Thanks Striker… Question on- Impact of integration on Prices. Let me know if my understanding right (this reading to me is very abstract) When a country / govt announces liberalization, or when it is anticipated the prices move up but why should the expected return decrease ? Sorry if I am missing anything obvious… please someone explain ?! strikershank Wrote: ------------------------------------------------------- > liberalization deals with opening up a country’s > markets via policies (i.e lower tarrifs, tax) etc. > Liberaliztion tends to positively effect a > coutnries growth, and capital flows in as a result > (increasing returns) and the ability to diversify > ones portfolio. > > integration deals with the idea that similar > assets should have the same return. just because a > market is liberalized it does not mean it is fully > intergrated in the world markets for reasons that > i’m not 100% sure on.
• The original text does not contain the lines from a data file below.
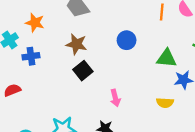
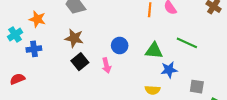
blue circle: (127, 40) -> (120, 45), moved
pink arrow: (115, 98) -> (106, 65), moved

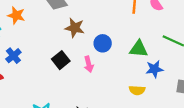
brown star: (74, 38) -> (75, 28), moved
blue cross: (34, 49) -> (13, 56), moved, turned -32

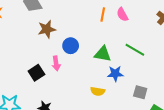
brown star: (75, 28) -> (47, 29), turned -30
black square: (61, 60) -> (36, 73), moved

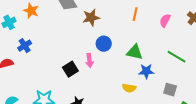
pink semicircle: (122, 15) -> (165, 21), moved, turned 56
brown star: (47, 29) -> (91, 17), moved
green line: (135, 50) -> (177, 57), moved

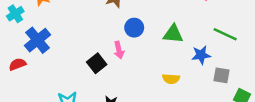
blue cross: (25, 46) -> (38, 40), size x1.5
blue star: (146, 71) -> (201, 55), moved

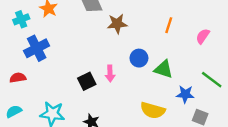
blue circle: (134, 28) -> (139, 58), moved
red semicircle: (17, 64) -> (18, 78), moved
yellow semicircle: (171, 79) -> (153, 110), size x1.5

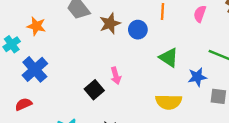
blue circle: (139, 58) -> (138, 30), moved
green triangle: (164, 69) -> (169, 57), turned 30

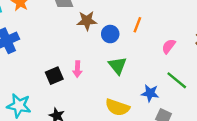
pink semicircle: (200, 14) -> (169, 46), moved
green triangle: (169, 57) -> (118, 66), moved

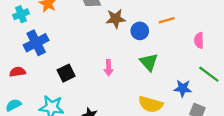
orange line: (137, 25) -> (167, 20), turned 56
pink semicircle: (169, 46) -> (199, 40), turned -35
black square: (54, 76) -> (66, 73), moved

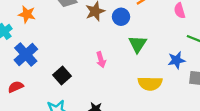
green triangle: (149, 62) -> (138, 44), turned 30

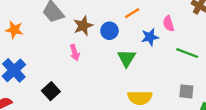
pink arrow: (101, 60) -> (75, 53), moved
blue star: (176, 60) -> (150, 37), moved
I understand that due to the > risks of emerging markets that liberalization > doesn’t remove all those risks (political being a > main one) and therefore liberalization doesn’t > necessarily lead to integration which would be > similar assets are priced the same.

expected FUTURE return is aniticpated to decrease. say we know a stock is worth $100 but trades in a foreign country for $25. we expect a return of 300%. now, liberalization and integration occurs, the prices move up. the stock now trades at $50. so expected future return is only 100%.
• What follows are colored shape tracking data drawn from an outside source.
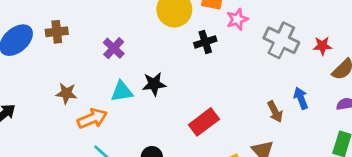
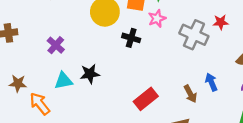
black cross: (205, 42) -> (131, 38), turned 36
red star: (322, 46) -> (221, 22), moved
orange arrow: (92, 119) -> (40, 104), turned -105
red rectangle: (204, 122) -> (146, 99), moved

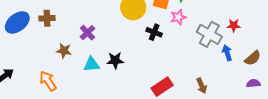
blue arrow: (211, 82) -> (227, 53), moved
brown star: (18, 83) -> (64, 51), moved
orange arrow: (40, 104) -> (48, 81), moved

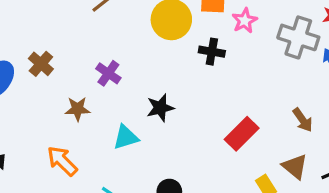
brown cross: (47, 18) -> (41, 64), turned -35
cyan triangle: (91, 64) -> (126, 137), moved

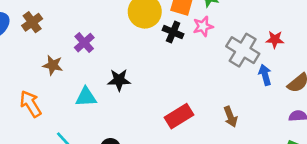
black cross: (212, 52) -> (173, 32), moved

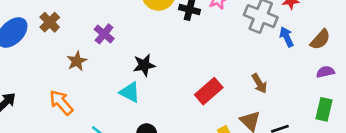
brown star: (53, 65) -> (77, 61), turned -30
cyan triangle: (86, 97) -> (130, 92), moved, turned 40

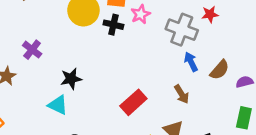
blue arrow: (287, 37) -> (191, 62), moved
brown semicircle: (320, 40) -> (220, 70), moved

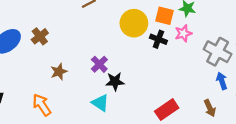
purple cross: (32, 50) -> (99, 64), moved

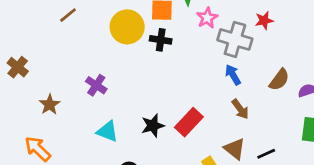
pink star: (183, 33) -> (207, 18), moved
blue arrow: (222, 81) -> (233, 75), moved
black star: (115, 82) -> (153, 126), moved

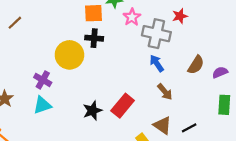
yellow circle: (127, 27) -> (69, 55), moved
cyan triangle: (107, 131) -> (42, 105), moved, turned -36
expected return should decrease once integration occurs because now the stock is priced not on stand alone risk but on the risk it adds to the portfolio. Given covariance/correlation < 1, it will add less risk to the portfolio than had it been held all on its own. Therefore, lower expected risk = lower expected return.

integration= assets of similar risk should give similar return

Thanks all of you ! Ok I learned something today… now back to work… I will post some other concept to learn when and if I get a chance… Thanks!!!